Previously, solar panels were placed on a roof and then connected to a central inverter, called a string inverter. This system should now include a power optimizer, which Technologies SolarEdge (NASDAQ: SEDG) manufactures, or a microinverter from a company like Enphase. The company’s products are primarily mandated by regulators.
SunPower gives Enphase a boost
Just because a product is mandatory doesn’t mean you are guaranteed to win the market. SolarEdge has been the market share leader for a long time and isn’t relinquishing the title anytime soon. But when SunPower (NASDAQ: SPWR) has sold Enphase its microinverter business and agreed to use it as the sole supplier of microinverters, Enphase’s market share has grown significantly.
Add to the fact that SunPower’s residential and commercial solar business is expanding in the United States and you have even more tailwind. The company has since announced partnerships with Q Cells to install microinverters at the plant. This is the kind of integration that every supplier dreams of having in the energy market.

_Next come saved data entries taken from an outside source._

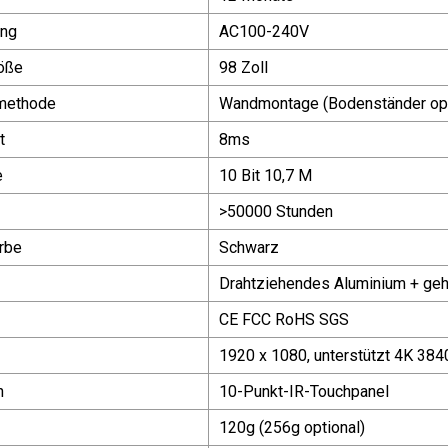
ung
AC100-240V
öße
98 Zoll
smethode
Wandmontage (Bodenständer opt
t
8ms
e
10 Bit 10,7 M
>50000 Stunden
rbe
Schwarz
Drahtziehendes Aluminium + geh
CE FCC RoHS SGS
1920 x 1080, unterstützt 4K 384
n
10-Punkt-IR-Touchpanel
120g (256g optional)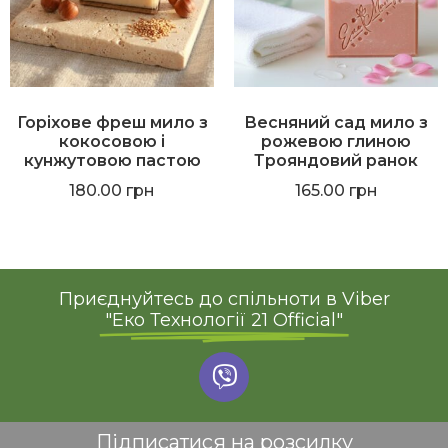
Горіхове фреш мило з
Весняний сад мило з
кокосовою і
рожевою глиною
кунжутовою пастою
Трояндовий ранок
180.00
грн
165.00
грн
Приєднуйтесь до спільноти в Viber
"Еко Технології 21 Official"
Підписатися на розсилку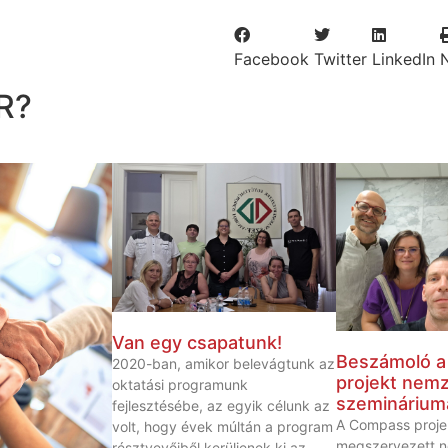
Facebook
Twitter
LinkedIn
R?
Van egy csapatunk!
Beszámoló 
2020-ban, amikor belevágtunk az
projekt nemz
oktatási programunk
szeminárium
fejlesztésébe, az egyik célunk az
A Compass proje
volt, hogy évek múltán a program
megszervezett n
résztvevőiből kerüljenek ki az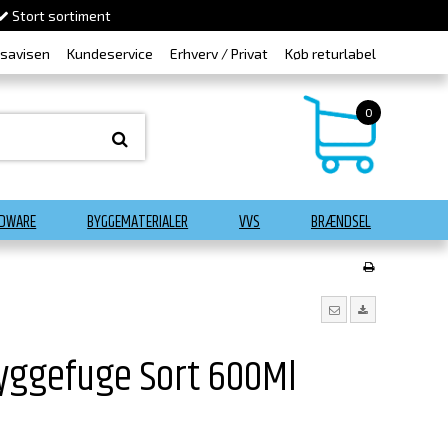
Stort sortiment
dsavisen
Kundeservice
Erhverv / Privat
Køb returlabel
0
DWARE
BYGGEMATERIALER
VVS
BRÆNDSEL
Byggefuge Sort 600Ml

Growth opportunities are just beginning
Most of the revenue generated by Enphase Energy today comes from the residential solar market. But this is only the beginning of the business plans. It offers an energy storage solution for residential customers and plans to expand into small solar and off-grid solar storage businesses. These are markets that could increase its usable available market from $ 3.3 billion last year to $ 12.5 billion in 2022.
These are natural product extensions for a microinverter business and may be of interest to some installers who are looking for a one stop shop for their integrated solar components.
Has Enphase gone too far too fast?
After its rapid ramp-up, Enphase’s action is costly in every way. Stocks trade 34 times earnings and nearly 11 times sales, which is rich for a renewable energy stock. But the power electronics sector at the module level has proven to be a source of added value for the solar industry. The growth of SunPower, Q-Cells and other partners could continue for many years.
While I think Enphase’s stock is very expensive, it is a well-positioned company with valuable partnerships. Its growth may not keep pace with last year, but that doesn’t mean it won’t be a good move for long-term investors. And that’s why I think the action is a buy today.